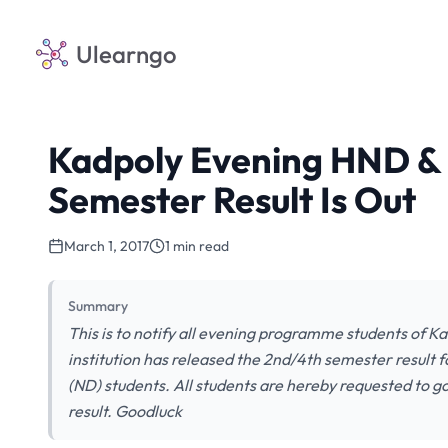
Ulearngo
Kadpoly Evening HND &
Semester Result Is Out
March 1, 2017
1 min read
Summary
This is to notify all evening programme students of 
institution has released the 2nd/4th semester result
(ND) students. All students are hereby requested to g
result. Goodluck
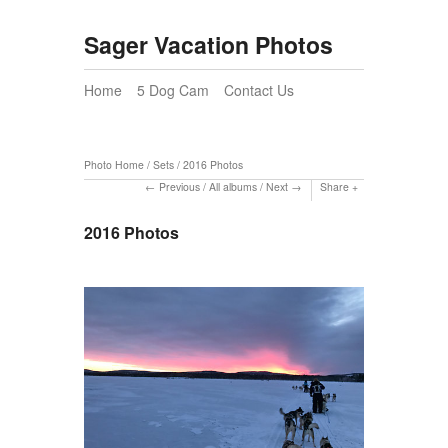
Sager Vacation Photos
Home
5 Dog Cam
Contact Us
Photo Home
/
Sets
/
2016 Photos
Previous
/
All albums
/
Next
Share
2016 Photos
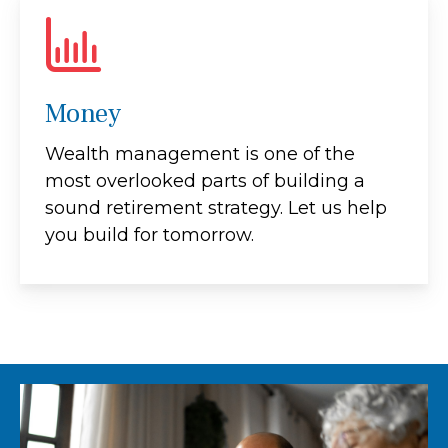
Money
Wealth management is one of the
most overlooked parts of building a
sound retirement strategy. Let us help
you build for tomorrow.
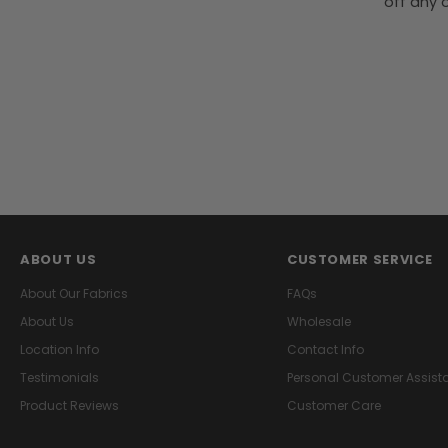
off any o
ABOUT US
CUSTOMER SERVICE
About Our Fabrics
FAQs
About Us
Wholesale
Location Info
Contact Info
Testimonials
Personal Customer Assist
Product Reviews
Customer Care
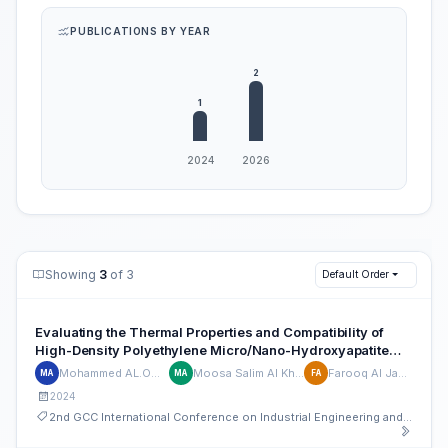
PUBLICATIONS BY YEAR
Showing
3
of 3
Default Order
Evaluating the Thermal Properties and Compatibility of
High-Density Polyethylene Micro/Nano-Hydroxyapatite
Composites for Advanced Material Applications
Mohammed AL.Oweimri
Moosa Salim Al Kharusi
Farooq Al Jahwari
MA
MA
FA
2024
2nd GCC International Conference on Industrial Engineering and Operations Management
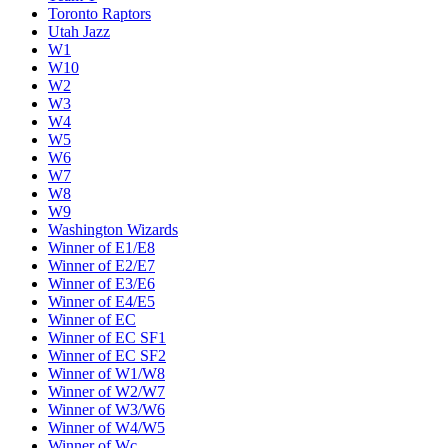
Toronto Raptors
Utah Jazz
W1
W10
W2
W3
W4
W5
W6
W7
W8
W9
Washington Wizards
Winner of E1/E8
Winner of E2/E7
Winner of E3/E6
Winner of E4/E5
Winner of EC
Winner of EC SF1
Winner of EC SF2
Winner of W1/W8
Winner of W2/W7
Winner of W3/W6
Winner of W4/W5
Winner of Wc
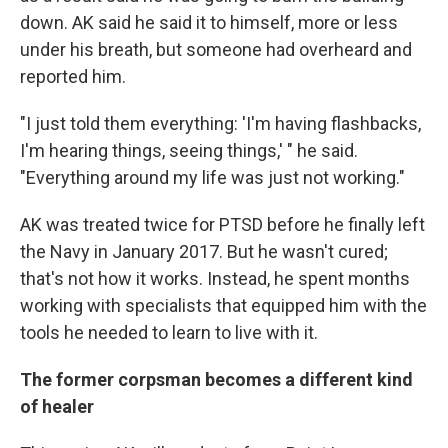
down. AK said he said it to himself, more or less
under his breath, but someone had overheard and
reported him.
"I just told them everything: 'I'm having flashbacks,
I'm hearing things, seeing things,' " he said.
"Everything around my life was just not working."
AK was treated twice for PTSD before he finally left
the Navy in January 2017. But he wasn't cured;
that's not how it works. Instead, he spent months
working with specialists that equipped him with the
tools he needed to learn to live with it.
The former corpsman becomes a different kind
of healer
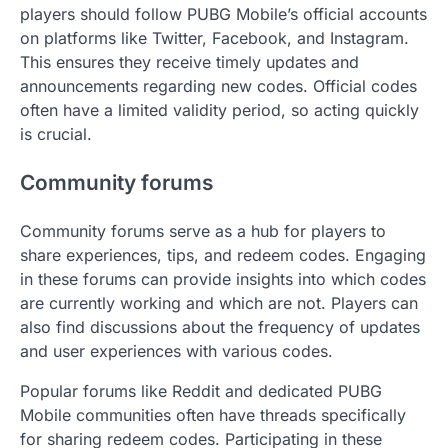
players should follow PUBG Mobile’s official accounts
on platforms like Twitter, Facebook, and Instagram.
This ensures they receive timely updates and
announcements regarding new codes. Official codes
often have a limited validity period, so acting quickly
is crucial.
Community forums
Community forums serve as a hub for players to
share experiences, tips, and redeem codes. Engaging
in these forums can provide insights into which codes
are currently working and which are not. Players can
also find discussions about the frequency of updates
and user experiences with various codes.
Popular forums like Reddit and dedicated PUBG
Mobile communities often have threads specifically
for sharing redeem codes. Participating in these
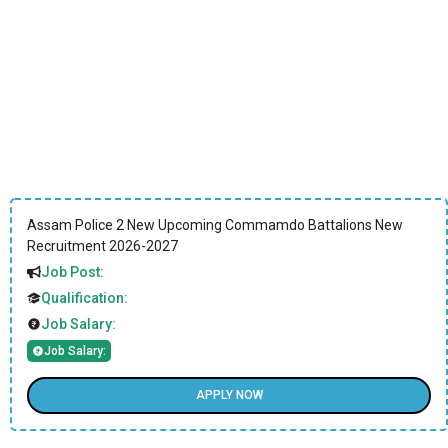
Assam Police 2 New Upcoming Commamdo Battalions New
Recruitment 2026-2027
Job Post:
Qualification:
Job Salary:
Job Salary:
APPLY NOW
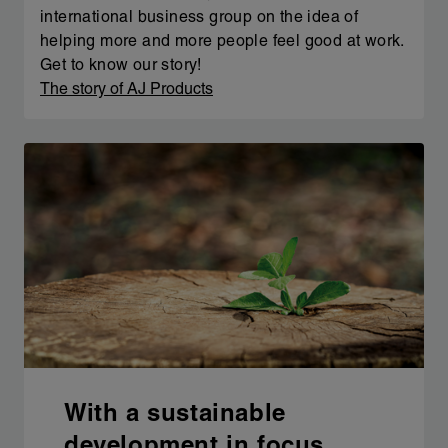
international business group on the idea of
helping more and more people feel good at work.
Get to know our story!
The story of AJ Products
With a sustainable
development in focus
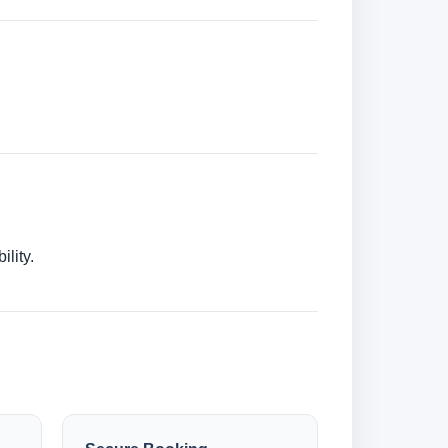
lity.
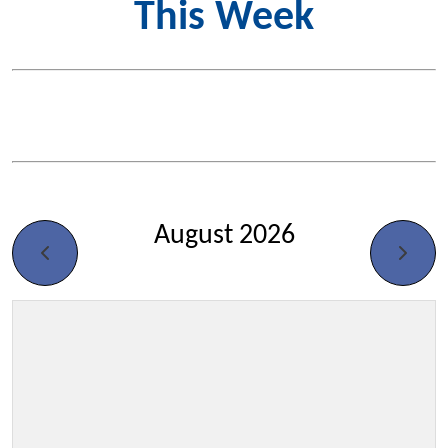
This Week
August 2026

━━━━━━━━━━

◆ Your instructions ◆
Make an exact copy of the lines above, beginning with the line with "Farooq Al Jahwari" and ending with the line with "Winner of Wc", and keep the pictures out of it.

◆ Task response ◆
Farooq Al Jahwari
MA
MA
FA
2024
2nd GCC International Conference on Industrial Engineering and Operations Management
Toronto Raptors
Utah Jazz
W1
W10
W2
W3
W4
W5
W6
W7
W8
W9
Washington Wizards
Winner of E1/E8
Winner of E2/E7
Winner of E3/E6
Winner of E4/E5
Winner of EC
Winner of EC SF1
Winner of EC SF2
Winner of W1/W8
Winner of W2/W7
Winner of W3/W6
Winner of W4/W5
Winner of Wc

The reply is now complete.